Data Warehouse FAQ
For users accessing this guide online, click the headline for each enhancement to toggle additional details.
Installation and Initial Load
Do I need to be on TeamConnect 5.0 to use Data Warehouse 5.0?
Yes, you must be on TeamConnect 5.0 in order to install Data Warehouse 5.0. The installation upgrades mainly your warehouse database. It makes only minor changes to TeamConnect such as registering the current version of the warehouse application.
Can I upgrade from Data Warehouse 4.x without re-loading all data in the warehouse?
Yes. The installation scripts will migrate your current schema. You can then skip the Initial Loading steps and proceed to Refreshing the Data Warehouse.
Can I run an initial load offline (using a backup of my TeamConnect database) and then restore the warehouse database to my production environment?
Yes. You should not run any Refresh jobs in production until you restore the warehouse database. After restoring to production, run a Refresh to bring the warehouse up-to-date. See the online documentation for steps under Initial Loading Times.
Why is data missing after initial load?
The initial load only collects records whose timestamps are earlier than the maximum modifiedOn timestamp. This maximum value is computed by scanning all records when the initial load begins. You must run a Refresh job following initial load to collect records that were added after initial load. Expect this first refresh to take a while, because it will collect not only new records but also any records that were changed since the initial load began.
My initial load job terminated with an error before it finished. What should I do now?
Run the initial load job again, using the same command (TeamConnect_Warehouse_initial.sh or TeamConnect_Warehouse_initial.bat). It will re-start, skipping over entities that have already completed.
What if I don’t want the initial load to resume?
Run the WH_REMOVE.bat or WH_REMOVE.sh script to delete the warehouse database. Then repeat the installation and upgrade steps.
Refresh Jobs
Why are some of the changes users made in the last few minutes before a refresh not included?
It has to do with time boundaries. The warehouse applies an offset to calculate the upper boundary. The default is zero (0) seconds. We recommend you change the offset to a higher value in production environments, or anywhere that you will be actively changing data. An offset of 300 means that when a job starts, it will subtract 5 minutes from the job start time. So a job starting at 15:00 will include only records that were modified earlier than 14:55. The offset is used for safety, because a record that a TeamConnect user saves at, say, 14:59 might not be committed to the database until 15:01. If the boundaries were based strictly on the job start times, these last-minute updates might be missed permanently. The offset in this example adjusts for this potential latency, by collecting only records with timestamps between 13:55 and 14:55. Records updated after 14:55 will be collected in the next refresh -- a bit later, but not forgotten.
I made an update to a record soon after the last refresh but the changes weren’t included in the next refresh. Why not?

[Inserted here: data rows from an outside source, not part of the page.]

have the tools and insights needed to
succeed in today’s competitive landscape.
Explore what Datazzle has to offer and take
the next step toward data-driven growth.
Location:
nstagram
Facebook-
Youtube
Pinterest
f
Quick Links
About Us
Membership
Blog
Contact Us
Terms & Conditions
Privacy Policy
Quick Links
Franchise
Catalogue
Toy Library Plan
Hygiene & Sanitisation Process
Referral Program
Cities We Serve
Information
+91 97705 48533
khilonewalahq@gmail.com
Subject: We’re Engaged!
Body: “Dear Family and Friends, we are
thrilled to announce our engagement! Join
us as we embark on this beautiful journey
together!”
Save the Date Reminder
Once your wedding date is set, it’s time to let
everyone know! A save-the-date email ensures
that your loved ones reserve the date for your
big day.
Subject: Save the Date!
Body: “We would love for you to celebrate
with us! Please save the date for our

As explained above, the upper boundary (cut-off time for changes) is the starting time of the current refresh job minus the offset. If a record was created or updated before the job started, and then modified again after the job starts, its timestamp (modifiedOn time) is now greater than the upper boundary. If its data hasn’t been collected yet, it will be excluded from the current refresh. The changes will appear in the following refresh, unless the same pattern recurs.

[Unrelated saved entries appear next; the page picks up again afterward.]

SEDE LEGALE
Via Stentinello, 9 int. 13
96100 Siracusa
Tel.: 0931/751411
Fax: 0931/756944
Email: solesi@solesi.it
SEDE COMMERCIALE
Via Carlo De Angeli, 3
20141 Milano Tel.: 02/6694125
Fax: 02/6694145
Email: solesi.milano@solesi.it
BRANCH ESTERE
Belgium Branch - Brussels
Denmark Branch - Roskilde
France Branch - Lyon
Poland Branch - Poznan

I’m certain that the refresh job missed some records a while ago. How can I sweep those changes into the warehouse?
Edit the WH_LAST_REFRESH table. On the row that begins with "ALL", change the UPPER_REFRESH_DATE value to a time earlier than the timestamps of the records that were missed. This value determines the lower time boundary for the next refresh. Any records whose timestamps are equal to or later than this time will be re-collected and updated during the next refresh.
How frequently should refreshes be scheduled?
It depends on how long a typical refresh takes to complete. Most users will want to ensure that a refresh finishes before the next one starts. Data Warehouse 4.1 prevents a refresh from starting if one is still in progress by skipping jobs. When this happens, any accumulated changes won’t appear in the warehouse until the following refresh. We suggest scheduling refreshes no closer than one hour apart until you’re confident of job duration. If your refreshes complete in well under an hour, you can experiment with scheduling them more frequently.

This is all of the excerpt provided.